セブンイレブンってそんなに儲かるの? フランチャイズ投資の実態と収益性、経験者が語る。

タイでは異常とも思えるほど目にするのが、コンビニエンスストア・セブンイレブン。
タイでのセブンイレブンのフランチャイズは、CP ALLが運営している。

1日中客足が途絶えない店舗も多いことから、「もし自分が1店舗オーナーになれば簡単に稼げるのではないか」と考える人も少なくないかもしれない。

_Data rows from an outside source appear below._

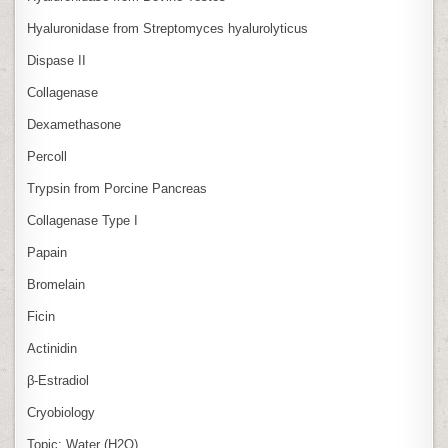
Hyaluronidase from Streptomyces hyalurolyticus
Dispase II
Collagenase
Dexamethasone
Percoll
Trypsin from Porcine Pancreas
Collagenase Type I
Papain
Bromelain
Ficin
Actinidin
β‑Estradiol
Cryobiology
Topic: Water (H2O)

しかし外から見る印象とは異なり、実際のフランチャイズ経営は想像以上に複雑で、投資額や利益配分、店舗運営の責任など多くの条件が存在するという。

タイメディアがそンな疑問に答えていた。

◆セブンイレブン開業に必要な資金は? 2つの契約モデル

現在タイでのセブンイレブンフランチャイズは主に2つの契約形態があるという

■モデル1(6年契約)

  • 総投資額:約148万バーツ
  • 内訳:権利料約48万バーツ+保証金100万バーツ
  • 保証金は契約満了時に利息付きで返還
  • 主に店舗運営者としての役割

■モデル2(10年契約)

  • 総投資額:約263万バーツ
  • 内訳:権利料173万バーツ+保証金90万バーツ
  • 利益配分が高い代わりに初期投資が大きい
  • 店舗運営の責任もより重い

◆オーナーの収入構造

モデル1

  • 月給:約29,000バーツ
  • 追加でボーナス・利益分配あり
  • 粗利益の約20〜30%を受け取る仕組み

モデル2

  • 利益配分:約54%(企業側46%)
  • ただし経営責任と運営負担が増加

申し込みから開業までの流れ

応募者はまず事業説明セミナーに参加し、その後に店舗候補地の審査が行われる。
土地や建物を所有している場合は、その物件を提案することも可能だ。

その後、面接・適性審査を経て、約1〜2か月の研修に参加する。
研修では在庫管理、販売システム、スタッフ管理などを学ぶ。

契約後の店舗工事・改装には約45〜50日程度かかるとされる。

◆セブンイレブン・フランチャイズのメリット

最大の強みはブランド力であり、既に高い認知度を持つため集客のハードルが低い点が挙げられる。
また、本部が物流・商品選定・販促を一括で管理するため、オーナーは仕入れ業務を個別に行う必要がない。
さらに、継続的な研修や経営サポートも提供され、初心者でも参入しやすい仕組みとなっている。

◆デメリットと課題

一方で、ブランド規則が非常に厳しく、店舗運営の自由度は低い。
マニュアル遵守が必須で、独自経営はほぼ不可。

また、人件費・光熱費・スタッフ管理など日々の運営負担も大きい。
特に人材の離職や在庫ロスなど、細かな問題対応が必要となる。

◆経験者の評価:「立地次第で大きく変わる」

実際のオーナー経験者によれば、収益性は立地に大きく依存するという。
大学周辺や観光地、住宅密集地では高収益が期待できる一方、そうでない場所では利益が伸びにくい。

また都市部では人件費が高く、利益を圧迫するケースもある。

◆まとめ:本当に儲かるのか?

セブンイレブンフランチャイズは、強力なブランドと支援体制があるため安定性は高い。
しかし「開けばすぐ儲かる」ビジネスではなく、初期投資・運営能力・立地条件に大きく左右される。

十分な資金計画と運営スキルがあれば長期的収益も期待できるが、安易な参入はリスクも伴うビジネスだと言える。

誰でも「セブンイレブンいい気分」になれるとは限らないのだ。